Johannesburg is the wealthiest city in Africa, according to the 2019 Africa Wealth Report by New World Wealth and Afrasia Bank.
"Total wealth" for the purposes of the report, refers to the total private wealth held by individuals living in each city.
It includes all their assets - property, cash, equities and business interests - less any liabilities. Government funds are not included in the mix.
Most of this wealth in Johannesburg is concentrated in Sandton - home of the JSE and of head offices of most of Africa's largest banks and corporates.
Cape Town comes in second place on the list with its exclusive suburbs such as Clifton, Bishopscourt, Camps Bay and Bantry Bay. It is also popular among wealthy second homeowners from around the world.
Cairo in Egypt is in 3rd place. It is home to more billionaires than any other African city. For the purposes of the report, billionaires are defined as individuals with net assets of $1bn or more.
Lagos in Nigeria is in 4th position. It is also the largest city in Africa in terms of population and gross domestic product - but not in terms of wealth.

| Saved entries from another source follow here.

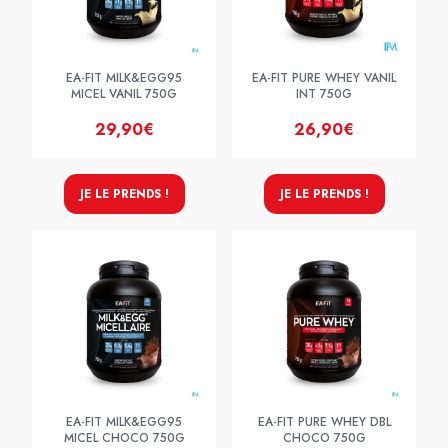
EA-FIT MILK&EGG95
EA-FIT PURE WHEY VANIL
MICEL VANIL 750G
INT 750G
29,90€
26,90€
JE LE PRENDS !
JE LE PRENDS !
EA-FIT MILK&EGG95
EA-FIT PURE WHEY DBL
MICEL CHOCO 750G
CHOCO 750G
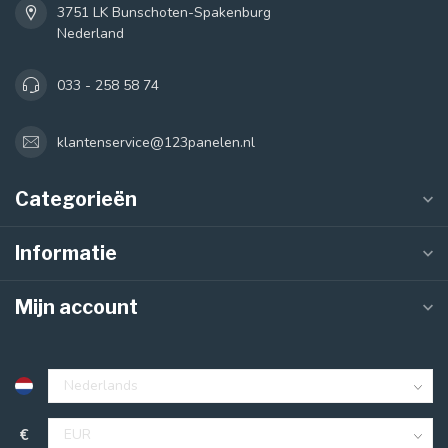
3751 LK Bunschoten-Spakenburg
Nederland
033 - 258 58 74
klantenservice@123panelen.nl
Categorieën
Informatie
Mijn account
€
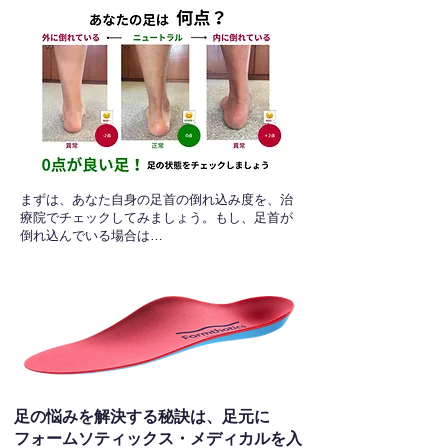
​まずは、あなた自身の足首の倒れ込み度を、治
療院でチェックしてみましょう。もし、足首が
倒れ込んでいる場合は…
足の悩みを解決する秘訣は、足元に
フォームソティックス・メディカルを入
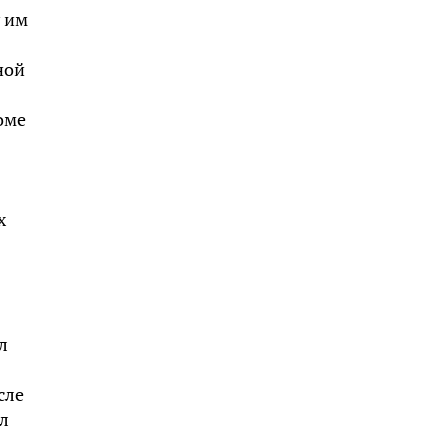
у им
ной
оме
х
л
сле
л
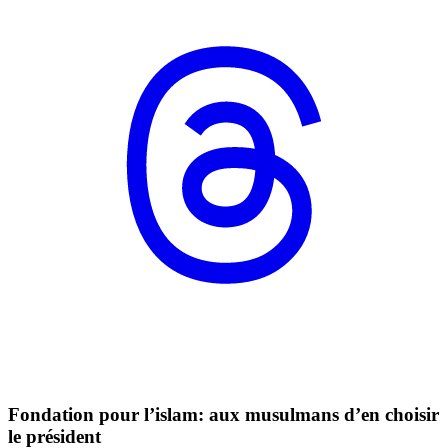
Fondation pour l’islam: aux musulmans d’en choisir
le président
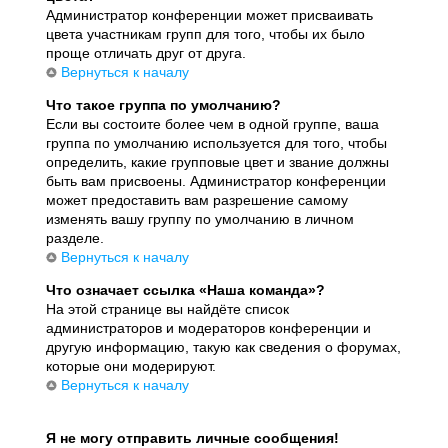
Администратор конференции может присваивать
цвета участникам групп для того, чтобы их было
проще отличать друг от друга.
Вернуться к началу
Что такое группа по умолчанию?
Если вы состоите более чем в одной группе, ваша
группа по умолчанию используется для того, чтобы
определить, какие групповые цвет и звание должны
быть вам присвоены. Администратор конференции
может предоставить вам разрешение самому
изменять вашу группу по умолчанию в личном
разделе.
Вернуться к началу
Что означает ссылка «Наша команда»?
На этой странице вы найдёте список
администраторов и модераторов конференции и
другую информацию, такую как сведения о форумах,
которые они модерируют.
Вернуться к началу
Я не могу отправить личные сообщения!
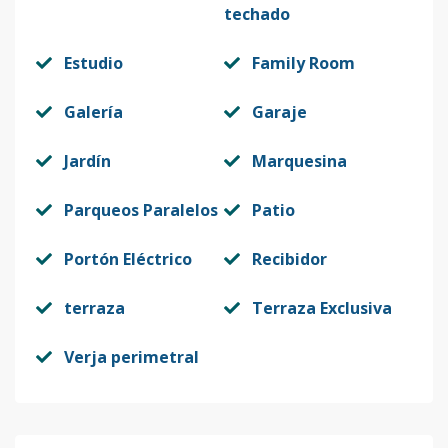
techado
Estudio
Family Room
Galería
Garaje
Jardín
Marquesina
Parqueos Paralelos
Patio
Portón Eléctrico
Recibidor
terraza
Terraza Exclusiva
Verja perimetral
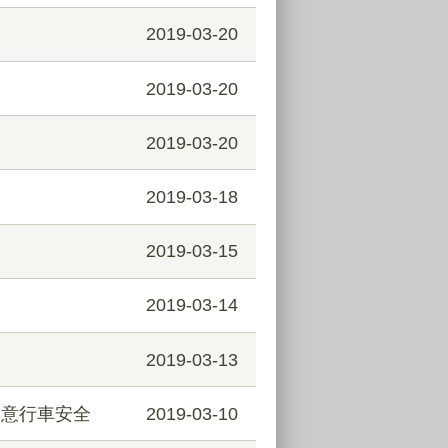
2019-03-20
2019-03-20
2019-03-20
2019-03-18
2019-03-15
2019-03-14
2019-03-13
留意行車安全
2019-03-10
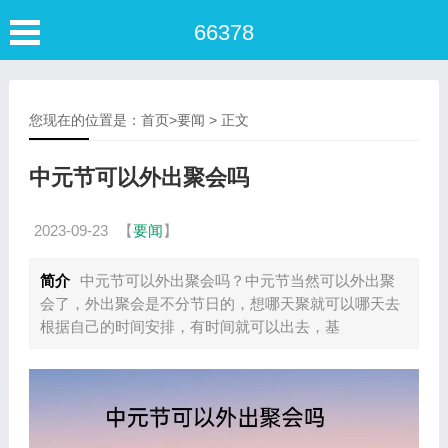
66378
您现在的位置是：
首页
>
要闻
> 正文
中元节可以外出聚会吗
2023-09-23
【
要闻
】
简介
中元节可以外出聚会吗？中元节当然可以外出聚
会了，外出聚会是不分节日的，想哪天聚就可以哪天去
根据自己的时间安排，有时间就可以出去，基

In 5th place is Durban (including Umhlanga). It is one of the fastest growing areas in SA in terms of wealth growth over the past 10 years, according to the report.
In 6th place is Nairobi in Kenya. It is the economic hub of East Africa and one of the fastest growing cities in the world.
SA the wealthiest country
According to the report, South Africa remains the wealthiest country in Africa in terms of total wealth.
Next up is Egypt, followed by Nigeria, Morocco, Kenya, Angola, Ghana, Ethiopia, Tanzania and Ivory Coast.
The report notes that larger countries obviously have an advantage in this regard due to their higher populations.
On an individual basis, Mauritius have the wealthiest people in Africa with an average wealth of $31 000 (about R465 000) per person. They are followed by South Africans, with an average wealth of $11 500 (about R172 500) per person.
Furthermore, there are 23 billionaires living in Africa, each with assets of $1bn (more than R15bn) or more.
Total wealth in Africa has risen by 14% over the past 10 years, according to the report. Africa's performance was constrained by poor performance in the three largest African markets, namely South Africa, Egypt and Nigeria.
Total wealth held in Africa is expected to rise by 35% over the next 10 years, reaching $3trn by 2028.
Mauritius, Ghana, Rwanda, Kenya, Ethiopia and Uganda are expected to have the strongest performing wealth markets in Africa over this period.